◆ What you have to do ◆
Every entry is to be returned unchanged, and no picture is to be included.

(Items from a data source)
+--

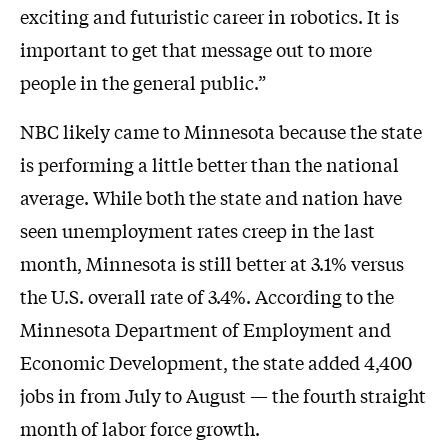
exciting and futuristic career in robotics. It is
important to get that message out to more
people in the general public.”
NBC likely came to Minnesota because the state
is performing a little better than the national
average. While both the state and nation have
seen unemployment rates creep in the last
month, Minnesota is still better at 3.1% versus
the U.S. overall rate of 3.4%. According to the
Minnesota Department of Employment and
Economic Development, the state added 4,400
jobs in from July to August — the fourth straight
month of labor force growth.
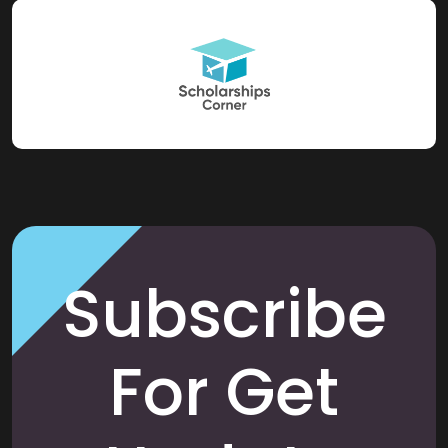
Subscribe
For Get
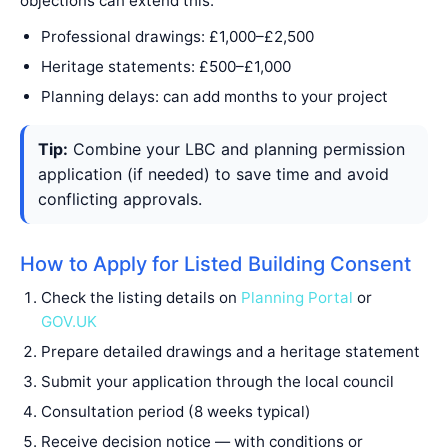
objections can extend this.
Professional drawings: £1,000–£2,500
Heritage statements: £500–£1,000
Planning delays: can add months to your project
Tip:
Combine your LBC and planning permission
application (if needed) to save time and avoid
conflicting approvals.
How to Apply for Listed Building Consent
Check the listing details on
Planning Portal
or
GOV.UK
Prepare detailed drawings and a heritage statement
Submit your application through the local council
Consultation period (8 weeks typical)
Receive decision notice — with conditions or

+--

◆ Task response ◆
exciting and futuristic career in robotics. It is
important to get that message out to more
people in the general public.”
NBC likely came to Minnesota because the state
is performing a little better than the national
average. While both the state and nation have
seen unemployment rates creep in the last
month, Minnesota is still better at 3.1% versus
the U.S. overall rate of 3.4%. According to the
Minnesota Department of Employment and
Economic Development, the state added 4,400
jobs in from July to August — the fourth straight
month of labor force growth.
Subscribe
For Get
objections can extend this.
Professional drawings: £1,000–£2,500
Heritage statements: £500–£1,000
Planning delays: can add months to your project
Tip:
Combine your LBC and planning permission
application (if needed) to save time and avoid
conflicting approvals.
How to Apply for Listed Building Consent
Check the listing details on
Planning Portal
or
GOV.UK
Prepare detailed drawings and a heritage statement
Submit your application through the local council
Consultation period (8 weeks typical)
Receive decision notice — with conditions or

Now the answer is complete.